What Bitcoin Can Learn From the Foreign Exchange Market
The Forex market has been active in some form or another since bartering began. What was trading gold for silver, after all, if not Forex trading? Of course, it has changed drastically since then, and foreign exchange trading can expect to change even more in the future. With technology evolving at a remarkable pace, it’s hard to see what innovations will be made in the next year alone.
Bitcoin is one of those innovations which could completely alter Forex trading. Bitcoin is an entirely digital currency, which has been gaining traction in the mainstream since it was created in 2009.
Now, Bitcoin has become part of the Forex market. Nonetheless, it does not work exactly like foreign exchange trading, and has a lot to learn from the market.
Bitcoin is an almost futuristic concept. Its creator’s identity is a mystery, making it seem even more like the plot of a science fiction movie. But Bitcoin is very real, and is possibly the future of all currency.
It has the advantage of being truly international. While other currencies are regulated by a regional authority, Bitcoin is decentralised, meaning its regulation is not based on region, and it retains the same value no matter where you are in the world.
Trading Forex with Bitcoin
The differences between trading Forex and trading Bitcoin may seem minimal. After all, Bitcoin is a currency, and follows similar exchange rules when trading with other currencies. It follows the supply and demand model. When demand increases, the price increases. When demand falls, the price falls.

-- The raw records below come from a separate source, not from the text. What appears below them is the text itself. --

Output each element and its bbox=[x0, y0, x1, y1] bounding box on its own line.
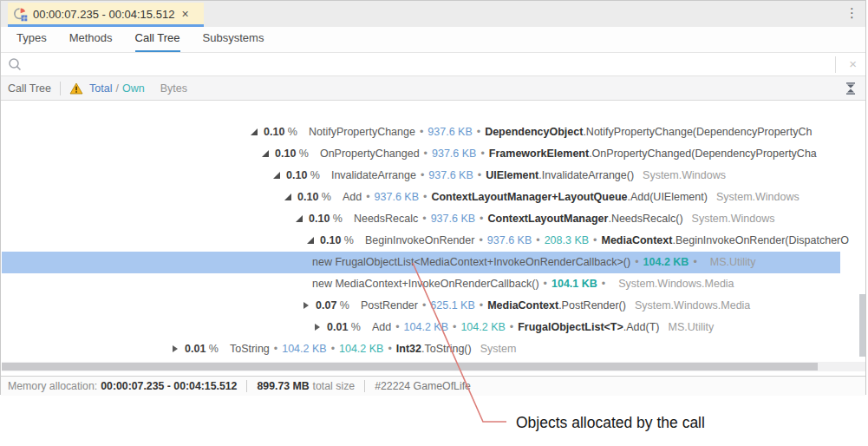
status-time-range: 00:00:07.235 - 00:04:15.512 bbox=[101, 380, 237, 392]
call-tree-row[interactable]: 0.10 %BeginInvokeOnRender•937.6 KB•208.3… bbox=[2, 230, 865, 252]
percent-sign: % bbox=[296, 148, 309, 160]
separator-dot: • bbox=[510, 321, 513, 333]
method-short-name: NotifyPropertyChange bbox=[309, 126, 415, 138]
tab-call-tree[interactable]: Call Tree bbox=[135, 31, 180, 52]
tab-methods[interactable]: Methods bbox=[69, 31, 113, 52]
declaring-type: FrugalObjectList<T> bbox=[518, 321, 623, 333]
namespace: System bbox=[480, 343, 517, 355]
call-tree-row[interactable]: 0.10 %Add•937.6 KB•ContextLayoutManager+… bbox=[2, 187, 865, 208]
view-tabs: Types Methods Call Tree Subsystems bbox=[1, 27, 865, 52]
method-short-name: InvalidateArrange bbox=[331, 169, 416, 181]
call-tree-row[interactable]: 0.10 %NeedsRecalc•937.6 KB•ContextLayout… bbox=[2, 208, 865, 230]
expand-arrow-icon[interactable] bbox=[284, 193, 291, 200]
collapse-all-icon[interactable] bbox=[844, 82, 858, 98]
percent-sign: % bbox=[336, 299, 349, 312]
method-short-name: new MediaContext+InvokeOnRenderCallback(… bbox=[312, 278, 539, 290]
snapshot-tab[interactable]: 00:00:07.235 - 00:04:15.512 × bbox=[8, 3, 204, 25]
total-own-slash: / bbox=[115, 82, 118, 95]
separator-dot: • bbox=[479, 234, 482, 246]
units-bytes-label[interactable]: Bytes bbox=[160, 82, 187, 95]
close-tab-icon[interactable]: × bbox=[181, 8, 188, 20]
call-tree-row[interactable]: 0.10 %OnPropertyChanged•937.6 KB•Framewo… bbox=[2, 143, 865, 165]
warning-icon bbox=[69, 82, 83, 95]
method-signature: .InvalidateArrange() bbox=[538, 169, 634, 181]
call-tree-row[interactable]: 0.01 %ToString•104.2 KB•104.2 KB•Int32.T… bbox=[2, 338, 865, 360]
call-tree-row[interactable]: new FrugalObjectList<MediaContext+Invoke… bbox=[2, 252, 840, 273]
tab-subsystems[interactable]: Subsystems bbox=[203, 31, 264, 52]
separator-dot: • bbox=[536, 234, 539, 246]
separator-dot: • bbox=[424, 148, 427, 160]
separator-dot: • bbox=[388, 343, 391, 355]
separator-dot: • bbox=[395, 321, 399, 333]
percent-sign: % bbox=[318, 191, 331, 203]
horizontal-scrollbar[interactable] bbox=[2, 362, 865, 371]
call-tree-row[interactable]: 0.01 %Add•104.2 KB•104.2 KB•FrugalObject… bbox=[2, 317, 865, 338]
tab-types[interactable]: Types bbox=[16, 31, 47, 52]
tab-title: 00:00:07.235 - 00:04:15.512 bbox=[33, 8, 174, 21]
total-bytes: 104.2 KB bbox=[404, 321, 448, 333]
declaring-type: MediaContext bbox=[487, 299, 558, 312]
total-bytes: 937.6 KB bbox=[428, 169, 473, 181]
status-divider bbox=[364, 380, 365, 392]
separator-dot: • bbox=[331, 343, 335, 355]
separator-dot: • bbox=[422, 299, 426, 312]
method-signature: .BeginInvokeOnRender(DispatcherO bbox=[672, 234, 849, 246]
method-short-name: Add bbox=[372, 321, 391, 333]
percent-sign: % bbox=[330, 213, 343, 225]
call-tree-row[interactable]: 0.07 %PostRender•625.1 KB•MediaContext.P… bbox=[2, 295, 865, 317]
status-divider bbox=[246, 380, 247, 392]
collapse-arrow-icon[interactable] bbox=[173, 345, 178, 352]
sort-by-own[interactable]: Own bbox=[122, 82, 145, 95]
percent-sign: % bbox=[206, 343, 219, 355]
separator-dot: • bbox=[366, 191, 369, 203]
call-tree-row[interactable]: 0.10 %NotifyPropertyChange•937.6 KB•Depe… bbox=[2, 121, 865, 143]
separator-dot: • bbox=[593, 234, 597, 246]
total-bytes: 937.6 KB bbox=[431, 213, 475, 225]
annotation-label: Objects allocated by the call bbox=[516, 414, 705, 432]
kebab-menu-icon[interactable]: ⋮ bbox=[845, 4, 858, 22]
own-bytes: 104.1 KB bbox=[551, 278, 597, 290]
collapse-arrow-icon[interactable] bbox=[303, 302, 309, 309]
declaring-type: DependencyObject bbox=[485, 126, 583, 138]
percent-value: 0.10 bbox=[286, 169, 307, 181]
total-bytes: 937.6 KB bbox=[427, 126, 472, 138]
expand-arrow-icon[interactable] bbox=[296, 215, 303, 222]
screenshot-stage: 00:00:07.235 - 00:04:15.512 × ⋮ Types Me… bbox=[0, 0, 868, 446]
header-divider bbox=[60, 82, 61, 95]
memory-snapshot-icon bbox=[13, 7, 29, 22]
separator-dot: • bbox=[420, 126, 423, 138]
method-signature: .NotifyPropertyChange(DependencyProperty… bbox=[583, 126, 812, 138]
vertical-scrollbar-thumb[interactable] bbox=[859, 294, 865, 357]
separator-dot: • bbox=[477, 126, 480, 138]
total-bytes: 104.2 KB bbox=[282, 343, 326, 355]
method-short-name: BeginInvokeOnRender bbox=[365, 234, 474, 246]
collapse-arrow-icon[interactable] bbox=[315, 324, 320, 331]
sort-by-total[interactable]: Total bbox=[89, 82, 112, 95]
call-tree-row[interactable]: 0.10 %InvalidateArrange•937.6 KB•UIEleme… bbox=[2, 165, 865, 187]
percent-value: 0.10 bbox=[297, 191, 318, 203]
expand-arrow-icon[interactable] bbox=[251, 128, 258, 135]
clear-search-icon[interactable]: × bbox=[849, 56, 857, 71]
expand-arrow-icon[interactable] bbox=[273, 172, 280, 179]
method-short-name: NeedsRecalc bbox=[354, 213, 418, 225]
namespace: MS.Utility bbox=[710, 256, 756, 268]
namespace: MS.Utility bbox=[668, 321, 714, 333]
call-tree-row[interactable]: new MediaContext+InvokeOnRenderCallback(… bbox=[2, 273, 865, 295]
method-short-name: new FrugalObjectList<MediaContext+Invoke… bbox=[312, 256, 630, 268]
method-signature: .PostRender() bbox=[558, 299, 626, 312]
own-bytes: 208.3 KB bbox=[545, 234, 589, 246]
document-tab-bar: 00:00:07.235 - 00:04:15.512 × ⋮ bbox=[1, 1, 865, 27]
status-bar: Memory allocation: 00:00:07.235 - 00:04:… bbox=[1, 376, 865, 396]
percent-sign: % bbox=[307, 169, 320, 181]
status-snapshot-name: #22224 GameOfLife bbox=[375, 380, 471, 392]
horizontal-scrollbar-thumb[interactable] bbox=[2, 363, 818, 371]
percent-sign: % bbox=[284, 126, 297, 138]
search-input[interactable] bbox=[27, 55, 828, 75]
expand-arrow-icon[interactable] bbox=[262, 150, 269, 157]
declaring-type: UIElement bbox=[486, 169, 538, 181]
method-signature: .Add(UIElement) bbox=[627, 191, 707, 203]
method-signature: .NeedsRecalc() bbox=[608, 213, 682, 225]
expand-arrow-icon[interactable] bbox=[307, 237, 314, 244]
percent-value: 0.10 bbox=[320, 234, 341, 246]
method-signature: .Add(T) bbox=[623, 321, 660, 333]
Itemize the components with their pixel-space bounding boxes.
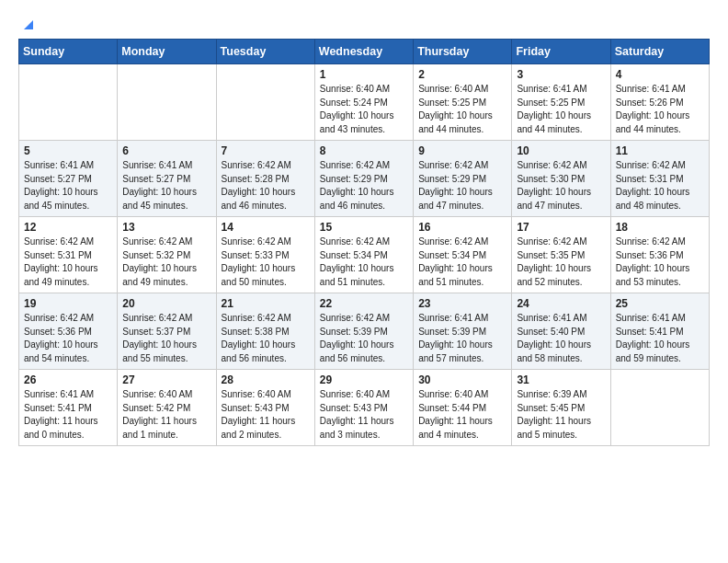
calendar-cell: 18Sunrise: 6:42 AM Sunset: 5:36 PM Dayli… [610, 217, 709, 293]
day-number: 21 [222, 297, 310, 310]
day-number: 15 [320, 221, 408, 234]
weekday-header-wednesday: Wednesday [314, 40, 413, 64]
day-number: 31 [517, 373, 605, 386]
day-number: 12 [24, 221, 112, 234]
day-number: 8 [320, 144, 408, 157]
day-info: Sunrise: 6:42 AM Sunset: 5:33 PM Dayligh… [222, 236, 310, 289]
calendar-week-row: 12Sunrise: 6:42 AM Sunset: 5:31 PM Dayli… [19, 217, 710, 293]
day-info: Sunrise: 6:41 AM Sunset: 5:40 PM Dayligh… [517, 312, 605, 365]
calendar-cell: 8Sunrise: 6:42 AM Sunset: 5:29 PM Daylig… [314, 141, 413, 217]
day-info: Sunrise: 6:40 AM Sunset: 5:24 PM Dayligh… [320, 83, 408, 136]
day-info: Sunrise: 6:42 AM Sunset: 5:32 PM Dayligh… [122, 236, 210, 289]
calendar-cell: 7Sunrise: 6:42 AM Sunset: 5:28 PM Daylig… [216, 141, 314, 217]
day-info: Sunrise: 6:42 AM Sunset: 5:31 PM Dayligh… [24, 236, 112, 289]
weekday-header-sunday: Sunday [19, 40, 118, 64]
day-info: Sunrise: 6:42 AM Sunset: 5:38 PM Dayligh… [222, 312, 310, 365]
day-info: Sunrise: 6:41 AM Sunset: 5:27 PM Dayligh… [24, 159, 112, 213]
day-number: 24 [517, 297, 605, 310]
weekday-header-thursday: Thursday [414, 40, 512, 64]
calendar-cell: 20Sunrise: 6:42 AM Sunset: 5:37 PM Dayli… [118, 293, 216, 370]
day-info: Sunrise: 6:42 AM Sunset: 5:39 PM Dayligh… [320, 312, 408, 365]
day-number: 30 [418, 373, 506, 386]
day-info: Sunrise: 6:42 AM Sunset: 5:30 PM Dayligh… [517, 159, 605, 213]
day-info: Sunrise: 6:39 AM Sunset: 5:45 PM Dayligh… [517, 388, 605, 442]
day-number: 4 [616, 68, 704, 81]
day-number: 14 [222, 221, 310, 234]
day-info: Sunrise: 6:42 AM Sunset: 5:36 PM Dayligh… [616, 236, 704, 289]
day-number: 28 [222, 373, 310, 386]
logo-arrow-icon [20, 17, 37, 33]
day-number: 13 [122, 221, 210, 234]
day-number: 7 [222, 144, 310, 157]
weekday-header-saturday: Saturday [610, 40, 709, 64]
weekday-header-row: SundayMondayTuesdayWednesdayThursdayFrid… [19, 40, 710, 64]
day-number: 2 [418, 68, 506, 81]
day-info: Sunrise: 6:40 AM Sunset: 5:43 PM Dayligh… [320, 388, 408, 442]
day-number: 22 [320, 297, 408, 310]
calendar-cell: 21Sunrise: 6:42 AM Sunset: 5:38 PM Dayli… [216, 293, 314, 370]
day-info: Sunrise: 6:41 AM Sunset: 5:27 PM Dayligh… [122, 159, 210, 213]
day-info: Sunrise: 6:42 AM Sunset: 5:29 PM Dayligh… [320, 159, 408, 213]
day-number: 29 [320, 373, 408, 386]
day-number: 16 [418, 221, 506, 234]
day-info: Sunrise: 6:41 AM Sunset: 5:41 PM Dayligh… [616, 312, 704, 365]
calendar-cell: 1Sunrise: 6:40 AM Sunset: 5:24 PM Daylig… [314, 64, 413, 141]
day-number: 23 [418, 297, 506, 310]
day-info: Sunrise: 6:42 AM Sunset: 5:31 PM Dayligh… [616, 159, 704, 213]
day-number: 25 [616, 297, 704, 310]
calendar-cell: 22Sunrise: 6:42 AM Sunset: 5:39 PM Dayli… [314, 293, 413, 370]
calendar-cell: 13Sunrise: 6:42 AM Sunset: 5:32 PM Dayli… [118, 217, 216, 293]
day-info: Sunrise: 6:40 AM Sunset: 5:44 PM Dayligh… [418, 388, 506, 442]
calendar-week-row: 19Sunrise: 6:42 AM Sunset: 5:36 PM Dayli… [19, 293, 710, 370]
day-number: 3 [517, 68, 605, 81]
day-number: 1 [320, 68, 408, 81]
calendar-cell: 3Sunrise: 6:41 AM Sunset: 5:25 PM Daylig… [512, 64, 610, 141]
day-info: Sunrise: 6:40 AM Sunset: 5:42 PM Dayligh… [122, 388, 210, 442]
calendar-cell: 10Sunrise: 6:42 AM Sunset: 5:30 PM Dayli… [512, 141, 610, 217]
day-info: Sunrise: 6:40 AM Sunset: 5:25 PM Dayligh… [418, 83, 506, 136]
calendar-cell: 28Sunrise: 6:40 AM Sunset: 5:43 PM Dayli… [216, 370, 314, 446]
calendar-cell: 25Sunrise: 6:41 AM Sunset: 5:41 PM Dayli… [610, 293, 709, 370]
calendar-cell: 19Sunrise: 6:42 AM Sunset: 5:36 PM Dayli… [19, 293, 118, 370]
day-info: Sunrise: 6:42 AM Sunset: 5:35 PM Dayligh… [517, 236, 605, 289]
day-info: Sunrise: 6:41 AM Sunset: 5:25 PM Dayligh… [517, 83, 605, 136]
calendar-cell [610, 370, 709, 446]
calendar-cell: 15Sunrise: 6:42 AM Sunset: 5:34 PM Dayli… [314, 217, 413, 293]
day-number: 5 [24, 144, 112, 157]
day-number: 11 [616, 144, 704, 157]
day-number: 9 [418, 144, 506, 157]
day-number: 20 [122, 297, 210, 310]
day-number: 18 [616, 221, 704, 234]
calendar-cell [19, 64, 118, 141]
calendar-cell: 2Sunrise: 6:40 AM Sunset: 5:25 PM Daylig… [414, 64, 512, 141]
day-info: Sunrise: 6:42 AM Sunset: 5:34 PM Dayligh… [418, 236, 506, 289]
day-number: 17 [517, 221, 605, 234]
day-number: 26 [24, 373, 112, 386]
calendar-cell: 17Sunrise: 6:42 AM Sunset: 5:35 PM Dayli… [512, 217, 610, 293]
day-info: Sunrise: 6:42 AM Sunset: 5:29 PM Dayligh… [418, 159, 506, 213]
day-info: Sunrise: 6:41 AM Sunset: 5:39 PM Dayligh… [418, 312, 506, 365]
calendar-cell [216, 64, 314, 141]
day-number: 10 [517, 144, 605, 157]
calendar-cell: 16Sunrise: 6:42 AM Sunset: 5:34 PM Dayli… [414, 217, 512, 293]
calendar-cell: 14Sunrise: 6:42 AM Sunset: 5:33 PM Dayli… [216, 217, 314, 293]
svg-marker-0 [24, 20, 33, 29]
calendar-cell: 30Sunrise: 6:40 AM Sunset: 5:44 PM Dayli… [414, 370, 512, 446]
calendar-cell [118, 64, 216, 141]
calendar-cell: 6Sunrise: 6:41 AM Sunset: 5:27 PM Daylig… [118, 141, 216, 217]
calendar-cell: 4Sunrise: 6:41 AM Sunset: 5:26 PM Daylig… [610, 64, 709, 141]
day-info: Sunrise: 6:42 AM Sunset: 5:37 PM Dayligh… [122, 312, 210, 365]
calendar-cell: 29Sunrise: 6:40 AM Sunset: 5:43 PM Dayli… [314, 370, 413, 446]
day-info: Sunrise: 6:42 AM Sunset: 5:34 PM Dayligh… [320, 236, 408, 289]
day-info: Sunrise: 6:42 AM Sunset: 5:28 PM Dayligh… [222, 159, 310, 213]
calendar-week-row: 1Sunrise: 6:40 AM Sunset: 5:24 PM Daylig… [19, 64, 710, 141]
calendar-cell: 5Sunrise: 6:41 AM Sunset: 5:27 PM Daylig… [19, 141, 118, 217]
day-info: Sunrise: 6:41 AM Sunset: 5:26 PM Dayligh… [616, 83, 704, 136]
day-number: 19 [24, 297, 112, 310]
calendar-cell: 23Sunrise: 6:41 AM Sunset: 5:39 PM Dayli… [414, 293, 512, 370]
calendar-week-row: 26Sunrise: 6:41 AM Sunset: 5:41 PM Dayli… [19, 370, 710, 446]
calendar-cell: 24Sunrise: 6:41 AM Sunset: 5:40 PM Dayli… [512, 293, 610, 370]
day-info: Sunrise: 6:41 AM Sunset: 5:41 PM Dayligh… [24, 388, 112, 442]
day-number: 27 [122, 373, 210, 386]
calendar-cell: 11Sunrise: 6:42 AM Sunset: 5:31 PM Dayli… [610, 141, 709, 217]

However, a major difference is that Bitcoin is not subject to supply uncertainty created by centralised banks. This can be an advantage, but it does not always lower the potential of high volatility, which we will see can be overwhelming.
Bitcoin works almost like a commodity, rather than a currency. Trading through a Forex broker is essentially not required, although it lowers the risks substantially. The problem with trading Bitcoin as a commodity is that it then falls under commodity regulations, which are not ideal for Forex traders.
Another difference is that currency traders can trade in the one-to-one context, boosting their leverage through derivatives and other paper contracts designed to boost returns. While brokers are underwriting contracts to boost leverage in the Bitcoin sector, these are fairly new. Bitcoin trading has been compared to owning equity on the Stock Exchange.
Bitcoin’s current trajectory is in the direction of becoming more like foreign exchange trading. The same potentials that make Forex such a popular market could bring Bitcoin far more into the mainstream.
Significantly, Bitcoin is a much smaller market. While currency trading is in the trillions, Bitcoin is valued in the billions. This makes it harder to predict, with macroeconomic events causing huge price swings
Still a lot to learn
Forex has been around for so long that it is difficult to see how such a new player can force its way in. Bitcoin, however, is doing just that. It seems to be the potential future of money.
For now though, it is still very new. It has a lot to learn from foreign exchange trading. Forex traders should therefore keep an eye on Bitcoin, and possibly even dip their toes into the trading waters. In the near future, experience will be a huge advantage.